Although Covid-19 has brought huge challenges at work I'm still grateful to have a routine and be able to go in each day and try to help with the situation. It has actually brought out the best in a lot of people, particularly my team at work who have adapted amazingly well. I worry for people whose financial situation was precarious before the pandemic kicked in and also those who were already socially isolated and vulnerable. I feel incredibly lucky to have a wonderful partner at home to support me and to have running as an outlet to deal with stress. We often run together on days off and he sometimes even accompanies me if I run to work in the morning. Running is also helping to counteract all the snacks and treats we have been bombarded with at work!

Chandler Carreon

—Pediatric Nurse, Kansas City

With the uncertainty of racing, how has this affected your training? 

I had a 2 week break after the trials, I feel a bit lost as I had my mind on hitting the qualifier for so long, that goal was what drove me to run when I didn’t want to. So now, with no particular goal or race in mind, it’s all so uncertain. All you can do is ground yourself in the present moment and be grateful for what you have each day, even if that’s the simple freedom to get outside and run. I’m shifting my focus to how I can offer my help in a time of need while appreciating the simple matter of getting a run, any run in.

How have you been dealing with the change? Has it drastically affected your day-to-day?

I am a pediatric nurse and although children are a very small percentage of those affected by COVID-19, our hospital is doing everything they can to ensure the safety of our patients and their families, and also the healthcare workers. I’m grateful to have a job where I can still get my hours in, and in fact, even pick up extra hours to help as our unit is still very busy right now. I’m trying to shift my focus and purpose in life to help wherever I can in a time like this.

What has been the biggest challenge for you (running or personally related)?

Finding toilet paper. I’m still not quite sure how COVID-19 relates to hoarding toilet paper.

Do you have any tips to stay on task or keep yourself on routine?

Keep a gratitude journal to help you appreciate some things, big or small you may have not appreciated a few days ago. I bought some guided journals to fill out when I have downtime.

Bennett Shaw

—Clinical Research Assistant, Cambridge, MA

With the uncertainty of racing, how has this affected your training? What is your game plan?

My training has been completely ruined by my work atMass General Hospitalon the front lines of this pandemic. I’m working 70 hours a week in a super high stress environment and I’m trying to squeeze in runs here and there, but it’s really hard working so much and not having the time to run. My game plan for the coming weeks is to just run as I need to for my own health, mental and physical.

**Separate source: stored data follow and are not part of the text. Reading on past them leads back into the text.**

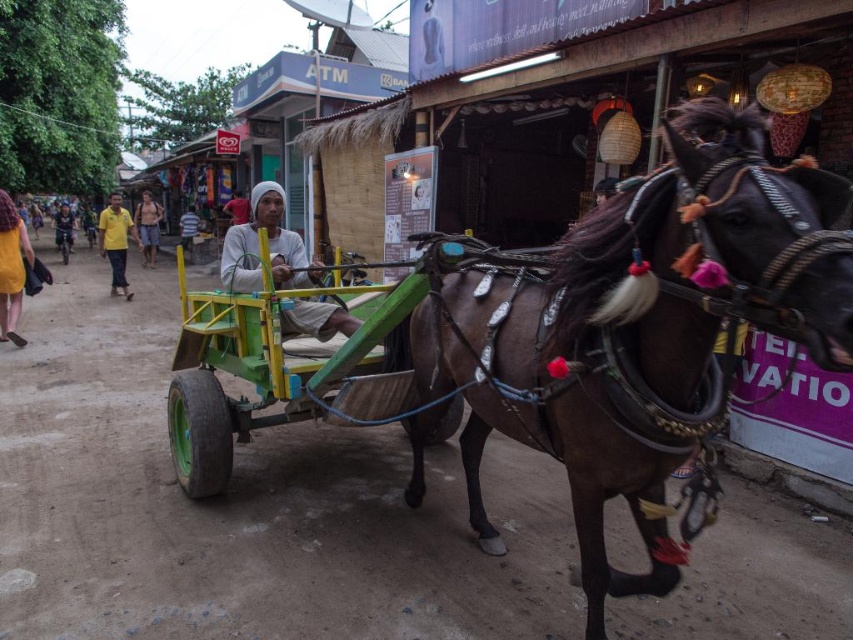 Is point (473, 324) positioned behind point (134, 211)?

No.

Is point (654, 307) closer to viewer compared to point (155, 224)?

Yes, point (654, 307) is in front of point (155, 224).

This screenshot has width=853, height=640. What do you see at coordinates (631, 330) in the screenshot?
I see `brown leather horse at center` at bounding box center [631, 330].

I want to click on brown leather horse at center, so (x=631, y=330).

Is yellow fabric dress at lower left above white striped shirt at center?

No, yellow fabric dress at lower left is not above white striped shirt at center.

Can you confirm if yellow fabric dress at lower left is taller than white striped shirt at center?

Yes, yellow fabric dress at lower left is taller than white striped shirt at center.

Who is more forward, (15, 240) or (180, 216)?

Point (15, 240) is more forward.

This screenshot has height=640, width=853. Find the location of `yellow fabric dress at lower left`. yellow fabric dress at lower left is located at coordinates (10, 268).

Measure the distance from white striped shirt at center to white fabric headscarf at center.

white striped shirt at center is 4.67 meters away from white fabric headscarf at center.

This screenshot has height=640, width=853. What do you see at coordinates (189, 227) in the screenshot?
I see `white striped shirt at center` at bounding box center [189, 227].

Identify the location of white striped shirt at center. The image size is (853, 640). pos(189,227). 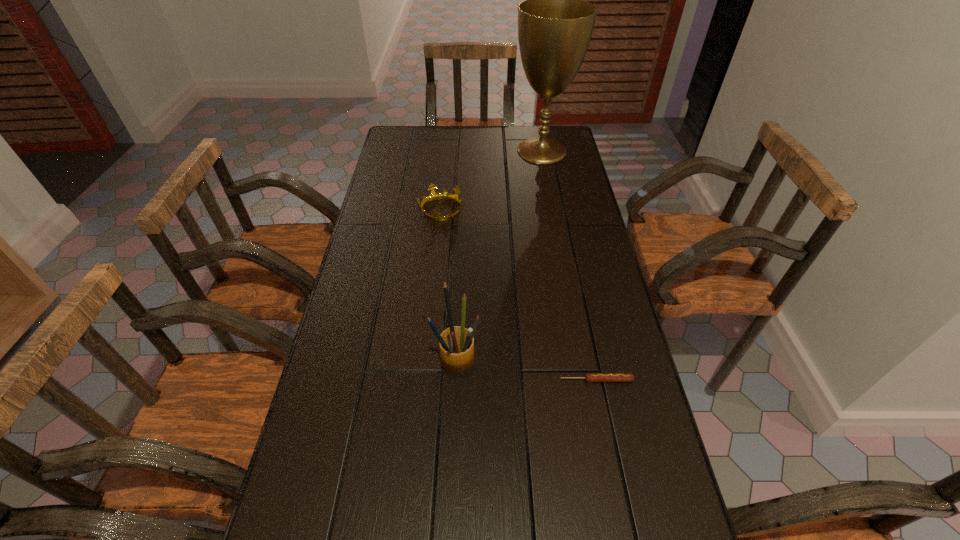 You are a GUI agent. You are given a task and a screenshot of the screen. Output one action in this format:
    pyautogui.click(x=<x>, y=<y>)
    Task: Click on the free space that is in between the tallest object and the third shortest object
    This screenshot has width=960, height=540.
    Given the screenshot: What is the action you would take?
    pyautogui.click(x=499, y=255)

Where is `free space between the pencil box and the crown`? free space between the pencil box and the crown is located at coordinates (448, 285).

The width and height of the screenshot is (960, 540). Find the location of `vacant point located between the second farthest object and the farthest object`. vacant point located between the second farthest object and the farthest object is located at coordinates (492, 180).

Locate an element on the screen. The height and width of the screenshot is (540, 960). empty location between the crown and the sausage is located at coordinates (518, 295).

This screenshot has height=540, width=960. Find the location of `object identified as the third closest to the pencil box`. object identified as the third closest to the pencil box is located at coordinates (555, 24).

Where is `object that stands as the third closest to the sausage`? object that stands as the third closest to the sausage is located at coordinates point(555,24).

At what (x,y) coordinates should I click in order to perform the action: click on vacant area that satisfies the following two spatial constraints: 1. on the front side of the tallest object; 2. on the right side of the shortest object. Please return your answer as a coordinate pair (x, y). This screenshot has height=540, width=960. Looking at the image, I should click on (585, 380).

Find the location of a particular element. vacant space that satisfies the following two spatial constraints: 1. on the back side of the third tallest object; 2. on the left side of the tallest object is located at coordinates (446, 151). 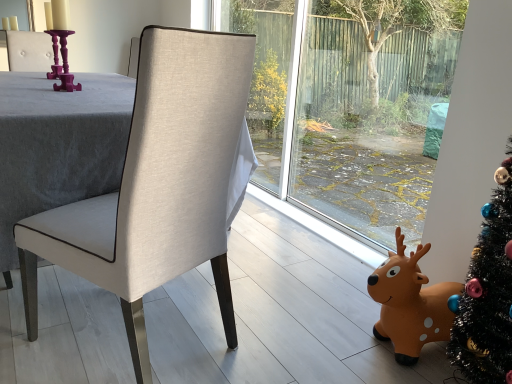 The width and height of the screenshot is (512, 384). I want to click on free space to the back side of orange rubber reindeer at lower right, so pos(350,291). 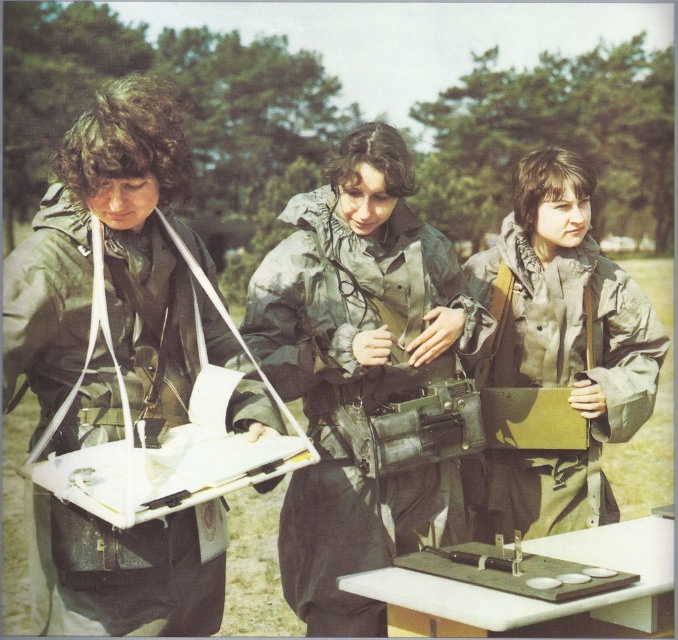 You are a military trainer observing the group. You need to determine which jacket is shorter between the matte green jacket at left and the green matte jacket at center. Which one should you report?

The matte green jacket at left is shorter than the green matte jacket at center, so you should report that the matte green jacket at left is the shorter one. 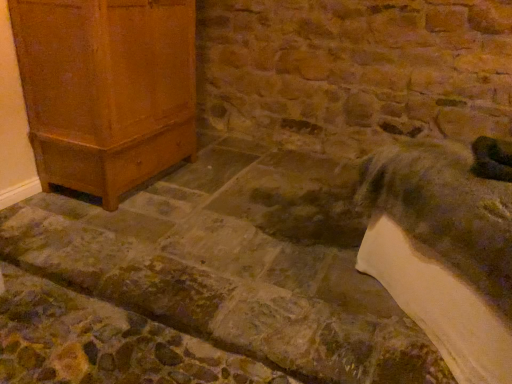 Question: Does matte wood cabinet at left have a smaller size compared to green fuzzy animal at lower right?

Choices:
 (A) yes
 (B) no

Answer: (B)

Question: Does matte wood cabinet at left come in front of green fuzzy animal at lower right?

Choices:
 (A) yes
 (B) no

Answer: (B)

Question: Is the depth of matte wood cabinet at left greater than that of green fuzzy animal at lower right?

Choices:
 (A) yes
 (B) no

Answer: (A)

Question: Is matte wood cabinet at left next to green fuzzy animal at lower right and touching it?

Choices:
 (A) yes
 (B) no

Answer: (B)

Question: Is matte wood cabinet at left not within green fuzzy animal at lower right?

Choices:
 (A) no
 (B) yes

Answer: (B)

Question: Can you confirm if matte wood cabinet at left is wider than green fuzzy animal at lower right?

Choices:
 (A) yes
 (B) no

Answer: (A)

Question: Is matte wood cabinet at left located within green fuzzy animal at lower right?

Choices:
 (A) no
 (B) yes

Answer: (A)

Question: Is green fuzzy animal at lower right looking in the opposite direction of matte wood cabinet at left?

Choices:
 (A) no
 (B) yes

Answer: (A)

Question: Can you confirm if green fuzzy animal at lower right is taller than matte wood cabinet at left?

Choices:
 (A) yes
 (B) no

Answer: (B)

Question: Is green fuzzy animal at lower right wider than matte wood cabinet at left?

Choices:
 (A) yes
 (B) no

Answer: (B)

Question: Is green fuzzy animal at lower right next to matte wood cabinet at left?

Choices:
 (A) yes
 (B) no

Answer: (B)

Question: From the image's perspective, is green fuzzy animal at lower right over matte wood cabinet at left?

Choices:
 (A) no
 (B) yes

Answer: (A)

Question: From the image's perspective, is matte wood cabinet at left positioned above or below green fuzzy animal at lower right?

Choices:
 (A) above
 (B) below

Answer: (A) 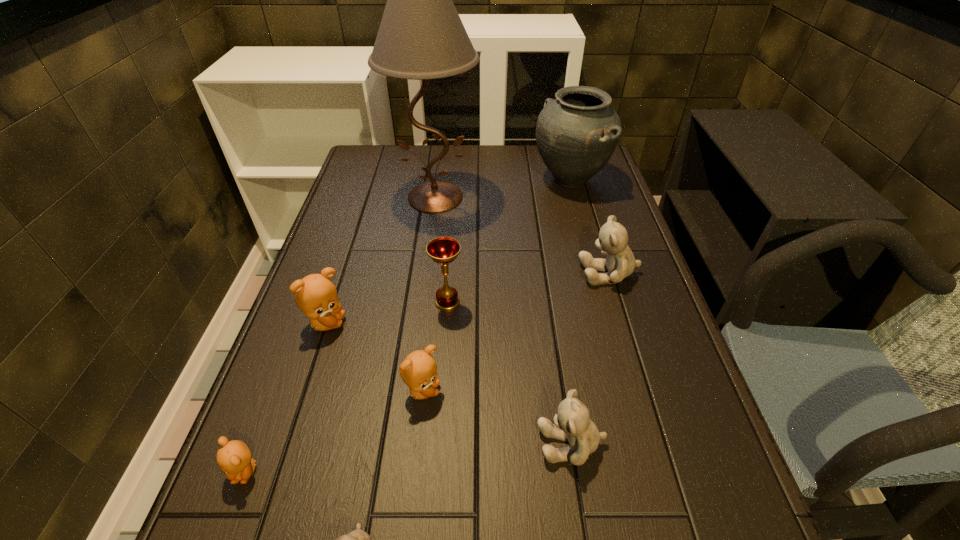 You are a GUI agent. You are given a task and a screenshot of the screen. Output one action in this format:
    pyautogui.click(x=<x>, y=<y>)
    Task: Click on the object present at the far left corner
    Image resolution: width=960 pixels, height=540 pixels.
    Given the screenshot: What is the action you would take?
    pyautogui.click(x=421, y=36)

At what (x,y) coordinates should I click in order to perform the action: click on object present at the far right corner. Please return your answer as a coordinate pair (x, y). Looking at the image, I should click on pos(576,134).

Find the location of a particular element. Image resolution: width=960 pixels, height=540 pixels. free location at the far edge is located at coordinates (479, 166).

The width and height of the screenshot is (960, 540). Identify the location of vacant region at the left edge of the desktop. (391, 193).

This screenshot has height=540, width=960. I want to click on blank space at the right edge of the desktop, so click(588, 215).

Where is `free space between the urn and the second biggest gray teddy bear`? The width and height of the screenshot is (960, 540). free space between the urn and the second biggest gray teddy bear is located at coordinates [570, 312].

Locate an element on the screen. empty space between the table lamp and the rightmost brown teddy bear is located at coordinates (429, 294).

I want to click on free space between the smallest brown teddy bear and the chalice, so click(347, 386).

Where is `empty space between the biggest gray teddy bear and the tallest object`? empty space between the biggest gray teddy bear and the tallest object is located at coordinates (522, 235).

Identify the location of free space between the second tallest object and the chalice. The height and width of the screenshot is (540, 960). (509, 241).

I am sort of lucky that my decision to basically halt training has been made for me, but I have chosen not to be mad about it. There are forces at play that we can’t control, and as hard as it is I think we have to do our best to embrace uncertainty and live one day at a time.

What are some tips you have for staying on track with your training and racing goals?

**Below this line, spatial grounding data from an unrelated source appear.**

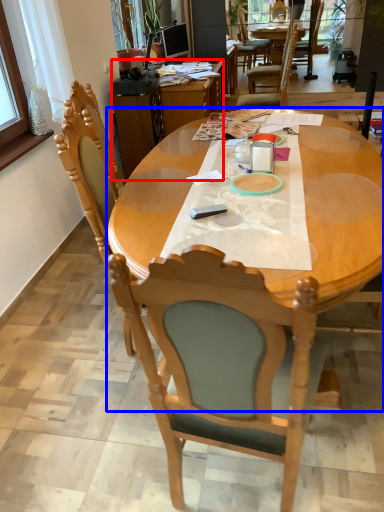 Question: Which object appears farthest to the camera in this image, desk (highlighted by a red box) or kitchen & dining room table (highlighted by a blue box)?

Choices:
 (A) desk
 (B) kitchen & dining room table

Answer: (A) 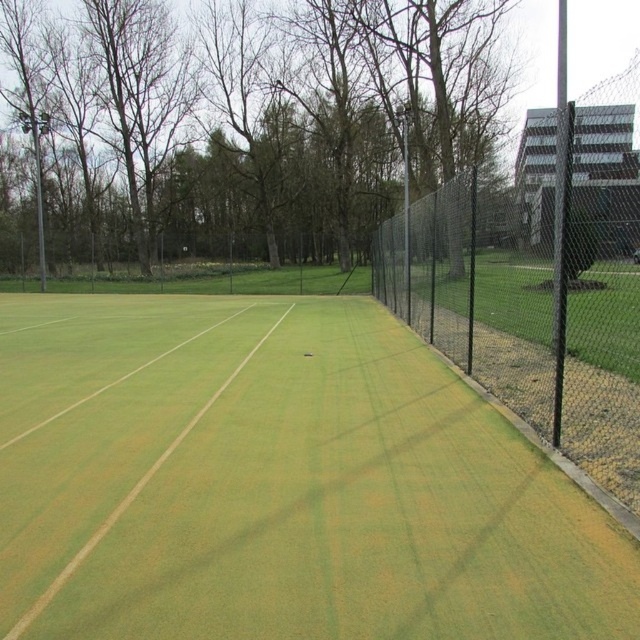 Question: Can you confirm if green turf at center is smaller than black chain-link fence at right?

Choices:
 (A) no
 (B) yes

Answer: (B)

Question: Which of the following is the closest to the observer?

Choices:
 (A) (449, 556)
 (B) (618, 493)

Answer: (A)

Question: Does green turf at center have a larger size compared to black chain-link fence at right?

Choices:
 (A) yes
 (B) no

Answer: (B)

Question: Which point is closer to the camera?

Choices:
 (A) black chain-link fence at right
 (B) green turf at center

Answer: (B)

Question: Is green turf at center wider than black chain-link fence at right?

Choices:
 (A) yes
 (B) no

Answer: (B) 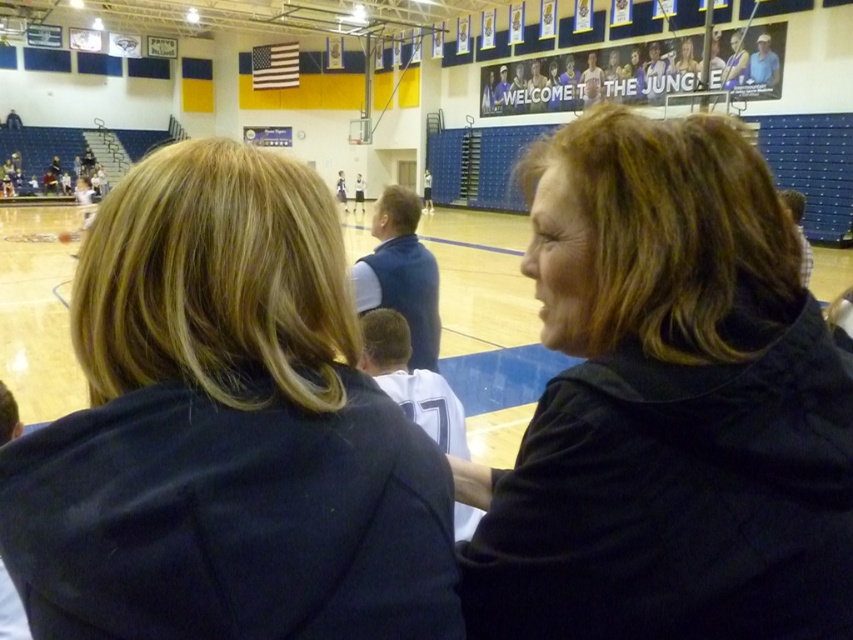 Is point (608, 465) behind point (563, 93)?

No, it is in front of (563, 93).

Is point (839, 468) more distant than point (677, 60)?

No, (839, 468) is closer to viewer.

The image size is (853, 640). Identify the location of black matte jacket at center. (666, 404).

Is point (173, 221) behind point (750, 326)?

No.

Which is more to the right, dark blue jacket at upper left or black matte jacket at center?

From the viewer's perspective, black matte jacket at center appears more on the right side.

Is point (318, 566) closer to camera compared to point (604, 148)?

Yes.

Locate an element on the screen. This screenshot has height=640, width=853. dark blue jacket at upper left is located at coordinates (225, 429).

Is point (364, 500) less distant than point (769, 48)?

Yes, it is in front of point (769, 48).

Is dark blue jacket at upper left further to camera compared to blue jersey at upper center?

No, it is in front of blue jersey at upper center.

Where is `dark blue jacket at upper left`? dark blue jacket at upper left is located at coordinates (225, 429).

At what (x,y) coordinates should I click in order to perform the action: click on dark blue jacket at upper left. Please return your answer as a coordinate pair (x, y). This screenshot has width=853, height=640. Looking at the image, I should click on (225, 429). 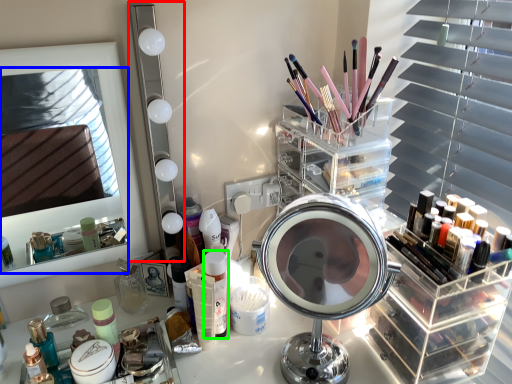 Question: Which object is positioned closest to mirror (highlighted by a red box)? Select from mirror (highlighted by a blue box) and toiletry (highlighted by a green box).

Choices:
 (A) mirror
 (B) toiletry

Answer: (B)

I know that this situation will get better and that I will be able to run Boston in the fall. I think it’s important to have something out there to train for, even if it’s really far away. At the same time, it’s okay to be frustrated, okay to be mad, okay to feel the emotion associated with losing a season. While running is a hugely important part of my life, I am forced to take a step back and reflect on what is important to me beyond running. Will I stop running? No. But can I let myself be okay with focusing on something else for a few weeks? As a steeplechaser in college, I always saw my sport as a metaphor for life. Don’t make life too complicated. Take it one barrier at a time.